For more, see answers to our Frequently Asked Questions about the methodology behind how we are collecting this data.

The Times has identified the following reporting anomalies or methodology changes in the data:

June 25: New Jersey began reporting probable deaths, including those from earlier in the pandemic, causing a jump in the number of total deaths.

June 30: New York City released deaths from earlier periods but did not specify when they were from.

July 27: Texas began reporting deaths based on death certificates, causing a one-day increase.

Sept. 21: Officials in Texas reported thousands of undated, backlogged cases, causing a spike in the state and national data.

Nov. 4: Georgia began reporting probable deaths, causing a one-day increase.

Nov. 26: Cases and deaths were lower because fourteen states reported no new data, and six states had only incomplete data from select counties.

Dec. 11: Texas began reporting probable cases, resulting in a one-day increase of about 44,000 cases.

To see a detailed list of all reporting anomalies, visit the individual state pages listed at the bottom of this page.

The U.S. data includes cases and deaths that have been identified by public health officials as confirmed coronavirus patients, and also includes probable coronavirus cases and deaths when governments report them.
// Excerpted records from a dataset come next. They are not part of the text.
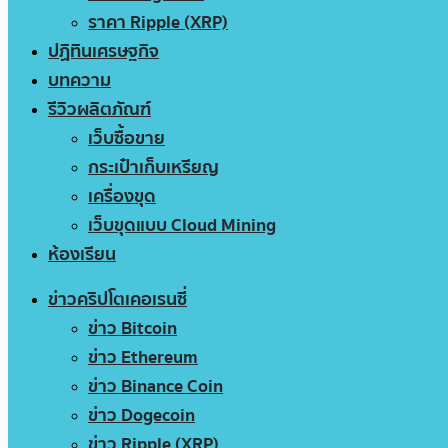
ราคา Ripple (XRP)
ปฏิทินเศรษฐกิจ
บทความ
รีวิวผลิตภัณฑ์
เว็บซื้อขาย
กระเป๋าเก็บเหรียญ
เครื่องขุด
เว็บขุดแบบ Cloud Mining
ห้องเรียน
ข่าวคริปโตเคอเรนซี่
ข่าว Bitcoin
ข่าว Ethereum
ข่าว Binance Coin
ข่าว Dogecoin
ข่าว Ripple (XRP)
Confirmed cases and deaths, which are widely considered to be an undercount of the true toll, are counts of individuals whose coronavirus infections were confirmed by a molecular laboratory test. Probable cases and deaths count individuals who meet criteria for other types of testing, symptoms and exposure, as developed by national and local governments.

Governments often revise data or report a single-day large increase in cases or deaths from unspecified days without historical revisions, which can cause an irregular pattern in the daily reported figures. The Times is excluding these anomalies from seven-day averages when possible.